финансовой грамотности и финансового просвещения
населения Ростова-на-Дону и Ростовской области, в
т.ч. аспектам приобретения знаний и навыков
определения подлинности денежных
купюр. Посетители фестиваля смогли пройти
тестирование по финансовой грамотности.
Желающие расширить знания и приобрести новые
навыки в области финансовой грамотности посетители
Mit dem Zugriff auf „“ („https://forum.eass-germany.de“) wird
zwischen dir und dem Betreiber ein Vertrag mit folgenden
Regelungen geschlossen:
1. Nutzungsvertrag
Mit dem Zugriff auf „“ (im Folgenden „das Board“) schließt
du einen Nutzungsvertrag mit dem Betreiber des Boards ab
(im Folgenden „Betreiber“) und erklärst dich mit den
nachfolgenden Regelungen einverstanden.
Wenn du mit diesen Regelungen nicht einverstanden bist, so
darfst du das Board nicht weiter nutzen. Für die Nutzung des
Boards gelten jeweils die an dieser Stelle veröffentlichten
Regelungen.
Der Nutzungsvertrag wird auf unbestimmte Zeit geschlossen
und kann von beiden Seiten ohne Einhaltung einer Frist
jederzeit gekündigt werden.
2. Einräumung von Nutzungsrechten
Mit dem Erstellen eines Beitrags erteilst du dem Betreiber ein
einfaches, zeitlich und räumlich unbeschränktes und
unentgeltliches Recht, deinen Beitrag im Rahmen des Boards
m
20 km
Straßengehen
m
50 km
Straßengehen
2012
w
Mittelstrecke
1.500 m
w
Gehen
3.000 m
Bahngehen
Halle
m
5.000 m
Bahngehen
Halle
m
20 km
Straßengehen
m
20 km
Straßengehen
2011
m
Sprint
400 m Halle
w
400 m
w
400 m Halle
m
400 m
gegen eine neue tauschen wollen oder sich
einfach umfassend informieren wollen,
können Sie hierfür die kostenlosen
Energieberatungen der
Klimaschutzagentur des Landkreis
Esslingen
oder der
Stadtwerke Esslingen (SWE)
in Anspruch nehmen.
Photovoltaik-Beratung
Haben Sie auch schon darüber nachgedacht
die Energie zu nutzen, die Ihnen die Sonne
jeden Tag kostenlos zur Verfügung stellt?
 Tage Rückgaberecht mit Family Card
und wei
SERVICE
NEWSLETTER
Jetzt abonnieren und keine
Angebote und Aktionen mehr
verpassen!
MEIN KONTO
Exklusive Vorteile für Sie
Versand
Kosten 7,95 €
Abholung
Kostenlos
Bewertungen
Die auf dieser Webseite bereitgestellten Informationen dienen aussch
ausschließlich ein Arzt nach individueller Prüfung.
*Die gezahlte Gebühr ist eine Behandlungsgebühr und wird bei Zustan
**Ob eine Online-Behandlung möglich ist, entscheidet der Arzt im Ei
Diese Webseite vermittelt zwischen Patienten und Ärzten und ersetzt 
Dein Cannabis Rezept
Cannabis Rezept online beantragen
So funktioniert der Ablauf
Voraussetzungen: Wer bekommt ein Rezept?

^^^^

*What you will do*.
Please copy the lines in the records above between the one holding "du einen Nutzungsvertrag" and the one holding "Energieberatungen der", inclusive, exactly and with no other line.

*Solution to the problem*.
du einen Nutzungsvertrag mit dem Betreiber des Boards ab
(im Folgenden „Betreiber“) und erklärst dich mit den
nachfolgenden Regelungen einverstanden.
Wenn du mit diesen Regelungen nicht einverstanden bist, so
darfst du das Board nicht weiter nutzen. Für die Nutzung des
Boards gelten jeweils die an dieser Stelle veröffentlichten
Regelungen.
Der Nutzungsvertrag wird auf unbestimmte Zeit geschlossen
und kann von beiden Seiten ohne Einhaltung einer Frist
jederzeit gekündigt werden.
2. Einräumung von Nutzungsrechten
Mit dem Erstellen eines Beitrags erteilst du dem Betreiber ein
einfaches, zeitlich und räumlich unbeschränktes und
unentgeltliches Recht, deinen Beitrag im Rahmen des Boards
m
20 km
Straßengehen
m
50 km
Straßengehen
2012
w
Mittelstrecke
1.500 m
w
Gehen
3.000 m
Bahngehen
Halle
m
5.000 m
Bahngehen
Halle
m
20 km
Straßengehen
m
20 km
Straßengehen
2011
m
Sprint
400 m Halle
w
400 m
w
400 m Halle
m
400 m
gegen eine neue tauschen wollen oder sich
einfach umfassend informieren wollen,
können Sie hierfür die kostenlosen
Energieberatungen der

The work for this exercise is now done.